Top performance QA issues in IoT cloud Platforms

Today’s IoT cloud platforms promise to be superscalar. However, not every platform could live up to the high expectations. Besides, the business applications developed on top of the cloud platform by customers may have some unforeseen scalability challenges. Based on our experience working with IoT cloud QA teams that regularly scale-tested 1 Million+ connected devices, the following issues stand out the most in an IoT cloud implementation. It is important to understand that many of these issues would only surface once the QA teams have simulated the workload at the full scale with IoTIFY platform. If these bugs would have made it to the production, it would already be too late to change the architecture.

IoT Broker Limitations

Sound surprising, right? Many commercial brokers may struggle to handle too many simultaneous connection requests per second. This is partly due to underlying network infrastructure as well as OS-level limitations. DNS and TCP level load balancing is required to distribute the incoming connections and handle peak connection events. 

Besides, there are limitations on the max number of publishes per second, message payload sizes, number of subscription topics per connection etc. These problems manifest themselves once you reach the larger scale.

Overloaded Queues

Message Queues are used to decouple ingress with computing platforms. In normal scenarios, queue depths are low when the system works reliably. However, when a problem with compute path happens, queues get overloaded while the processing slows down. As a snowball effect, devices retransmit messages, overloading the queues even more. When the Compute node recovers, they are kept busy with redundant updates sent from the devices, and much time is wasted to recover the solution entirely. In most cases, the only clean way to recover the system is by flushing all the queues, potentially risking critical upstream updates. 

Slow Databases

Slow databases are the #1 performance issue in almost every IoT platform deployment. As the amount of data grows, the queries become sluggish and database write takes longer. On top of it, long-running cronjobs make the situation worse because they lock the database access for a long time. A proper implementation will use clustering, sharing, and master-slave replication to separate write and read paths. 

Excessive Loggings

Logging is the least suspect when it comes to cloud scalability issues. However, excessive logging makes it difficult to find the root cause. They also often cause high cloud costs if the retention duration is high. 

Missing traceIds 

Debugging a lost message in a million payload is not an easy task. IoTIFY has developed a write optimized database to capture all logs, payloads and state information for every client for every iteration. However, for a proper debugging on the cloud side, every incoming flow message should be appended with a unique traceId. All the logging should happen with that unique trace tag. It would be much easier to debug the flow once you could filter all the messages in the logs corresponding to that particular trace Id. 

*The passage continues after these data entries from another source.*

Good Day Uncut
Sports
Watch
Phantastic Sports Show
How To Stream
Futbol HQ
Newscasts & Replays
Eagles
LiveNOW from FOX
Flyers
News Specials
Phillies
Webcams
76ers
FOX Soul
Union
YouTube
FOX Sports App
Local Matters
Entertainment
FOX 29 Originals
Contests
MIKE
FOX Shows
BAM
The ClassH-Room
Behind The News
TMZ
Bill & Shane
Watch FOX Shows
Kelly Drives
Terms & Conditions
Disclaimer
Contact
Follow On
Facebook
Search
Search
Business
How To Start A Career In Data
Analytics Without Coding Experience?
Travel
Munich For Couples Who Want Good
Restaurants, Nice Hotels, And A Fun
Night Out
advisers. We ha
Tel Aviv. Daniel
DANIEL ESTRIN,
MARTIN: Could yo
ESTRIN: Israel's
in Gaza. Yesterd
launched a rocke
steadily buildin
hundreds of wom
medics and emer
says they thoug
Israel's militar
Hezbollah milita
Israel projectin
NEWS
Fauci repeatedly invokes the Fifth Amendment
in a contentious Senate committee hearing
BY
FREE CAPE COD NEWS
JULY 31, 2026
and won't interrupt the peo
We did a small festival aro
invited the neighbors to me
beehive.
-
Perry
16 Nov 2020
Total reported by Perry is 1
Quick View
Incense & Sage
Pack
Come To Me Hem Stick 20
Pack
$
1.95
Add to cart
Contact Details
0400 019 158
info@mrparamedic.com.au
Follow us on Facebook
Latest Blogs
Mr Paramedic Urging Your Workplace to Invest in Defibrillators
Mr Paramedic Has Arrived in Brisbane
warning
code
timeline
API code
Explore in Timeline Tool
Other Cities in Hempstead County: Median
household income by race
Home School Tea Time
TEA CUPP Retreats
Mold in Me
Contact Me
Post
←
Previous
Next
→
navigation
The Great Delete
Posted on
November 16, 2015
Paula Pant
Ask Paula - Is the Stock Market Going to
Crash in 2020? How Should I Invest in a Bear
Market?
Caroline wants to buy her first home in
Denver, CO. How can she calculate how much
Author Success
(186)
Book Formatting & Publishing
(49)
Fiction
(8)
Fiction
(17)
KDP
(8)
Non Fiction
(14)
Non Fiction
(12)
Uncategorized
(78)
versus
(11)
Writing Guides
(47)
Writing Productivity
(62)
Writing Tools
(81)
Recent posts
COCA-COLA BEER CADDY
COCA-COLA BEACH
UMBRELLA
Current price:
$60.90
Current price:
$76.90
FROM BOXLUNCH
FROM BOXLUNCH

No System Design for failure

Though failure is minimal, it is bound to happen. For example, sometimes, the infrastructure provider has an outage. Sometimes, the network connectivity is broken. Often, the software has an undetected bug due to hitting boundary conditions, which will cause the service to fail continuously. In such cases, system should be able to recover from a consistent failure.  In order to test the resiliency of the system, chaos engineering should be applied, which involves shutting down nodes randomly to judge the impact. 

Verticle scaling instead of horizontal

A common fix for performance issues is to allocate more CPU and RAM. Though this might temporarily fix the problem, it could be less cost-effective and not scalable. A proper solution would be redesigning a microservice component and scaling horizontally instead with smaller nodes. However, this may be complicated due to the legacy code and race conditions. 

Lack of Infrastructure as a Code

It is beyond belief how many one-time changes are done in production, which only certain people know about. A software update rollout is often broken because devops forgot to update the config with a new parameter. To avoid such cases, QA teams must insist on infrastructure as a code and deploy it cleanly from scratch before testing. 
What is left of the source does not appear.